Les poules de Magalli sont même disponibles sous différentes couleurs.
Les poules de Magalli sont même disponibles sous différentes couleurs. - C. Allain / APEI / 20 Minutes

Il fut un temps pas si lointain où chaque maison de campagne avait son poulailler. L’urbanisation de la population et l’arrivée de la grande distribution ont cependant porté un sérieux coup au marché de la basse-cour, au profit des chats et des poissons rouges. A l’aube du XXIe siècle, certains misent pourtant sur le retour de la poule dans les jardins.

Créée l’an dernier à Saint-Grégoire, l’entreprise Distrigalli se lance dans la commercialisation de poules à usage domestique avec le nom Magalli (ma gallinacée). Son marché ? Les familles vivant à proximité des villes, soucieuses de revenir à une alimentation saine et au fait maison. « On voit qu’il y a une tendance autour du potager, des circuits courts, de la réduction des déchets. Les gens veulent contrôler leur alimentation », avance Matthias Michel, l’un des trois fondateurs du projet.
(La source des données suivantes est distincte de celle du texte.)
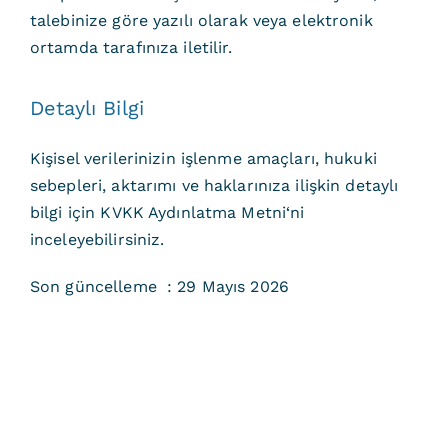
talebinize göre yazılı olarak veya elektronik
ortamda tarafınıza iletilir.
Detaylı Bilgi
Kişisel verilerinizin işlenme amaçları, hukuki
sebepleri, aktarımı ve haklarınıza ilişkin detaylı
bilgi için
KVKK Aydınlatma Metni
‘ni
inceleyebilirsiniz.
Son güncelleme : 29 Mayıs 2026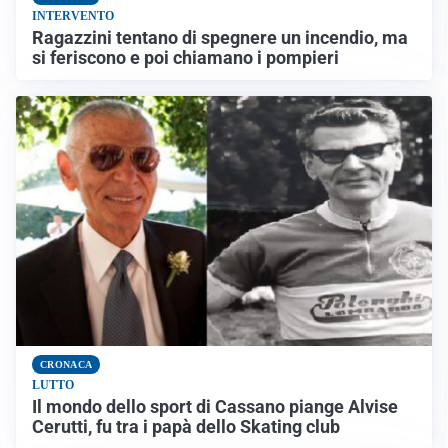
INTERVENTO
Ragazzini tentano di spegnere un incendio, ma
si feriscono e poi chiamano i pompieri
CRONACA
LUTTO
Il mondo dello sport di Cassano piange Alvise
Cerutti, fu tra i papà dello Skating club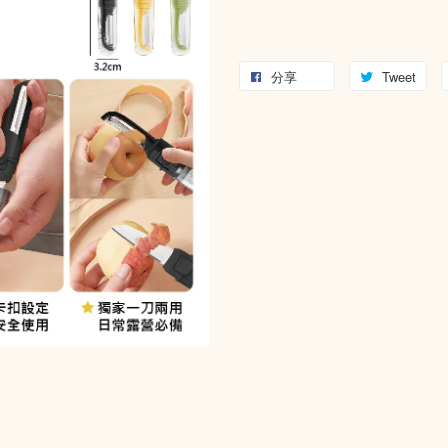
分享
Tweet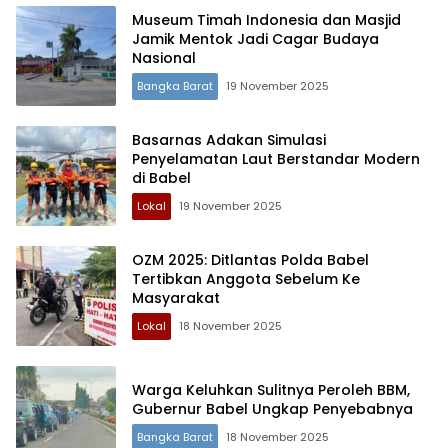
Museum Timah Indonesia dan Masjid
Jamik Mentok Jadi Cagar Budaya
Nasional
Bangka Barat
19 November 2025
Basarnas Adakan Simulasi
Penyelamatan Laut Berstandar Modern
di Babel
Lokal
19 November 2025
OZM 2025: Ditlantas Polda Babel
Tertibkan Anggota Sebelum Ke
Masyarakat
Lokal
18 November 2025
Warga Keluhkan Sulitnya Peroleh BBM,
Gubernur Babel Ungkap Penyebabnya
Bangka Barat
18 November 2025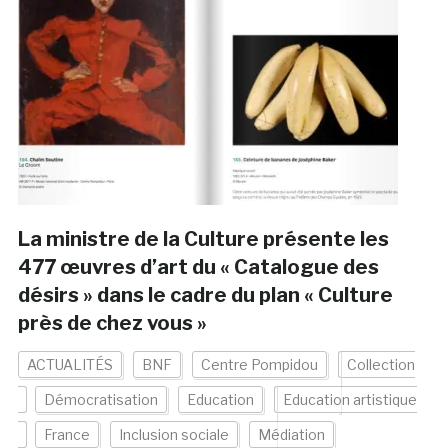
La ministre de la Culture présente les
477 œuvres d’art du « Catalogue des
désirs » dans le cadre du plan « Culture
près de chez vous »
ACTUALITÉS
BNF
Centre Pompidou
Collection
Démocratisation
Education
Education artistique
France
Inclusion sociale
Médiation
Matthias Michel (à g.) et Didier Langlais ont créé la société Distrigalli, qui commercialise des poules pour le grand public. - C. Allain/APEI/20 Minutes

 

Portée par le groupe de nutrition animale Michel, dont Matthias Michel est l’héritier, la société veut faire de la poule « un animal domestique ». « Bien sûr, on ne va pas la faire dormir au pied du lit. Mais il y a un lien affectif, les enfants peuvent la caresser, la prendre dans les bras. Et aller ramasser les œufs chaque jour avec leur petit panier », poursuit Matthias Michel. En plus de fournir des œufs frais, l’animal est très peu contraignant en entretien. « Elles peuvent rester seules une dizaine de jours si elles ont à boire et à manger », assure Didier Langlais, le directeur de Distrigalli.

Jusqu’à 300 œufs par an

Vendue entre 20 et 35 euros dans les jardineries et animaleries comme Jardiland ou Botanic, la poule Magalli se décline en différentes versions et même en différentes couleurs. « Nous avons des poules pondeuses, qui peuvent produire jusqu’à 300 œufs par an, mais aussi des poules ornementales au look plus original », poursuit le directeur. La société a également relancé des races traditionnelles en voie de disparition, comme la coucou de Rennes ou la Marans.

Ambitieuse, Distrigalli espère vendre 25 à 30.000 poules dès cette année et espère même atteindre les 120.000 animaux d’ici trois ans. Elevés par des producteurs de Bretagne dès leur premier jour, les poussins sont ensuite soignés jusqu’à leur 16e semaine, avant d’être vendus aux particuliers. Ne reste plus qu’à fabriquer le poulailler.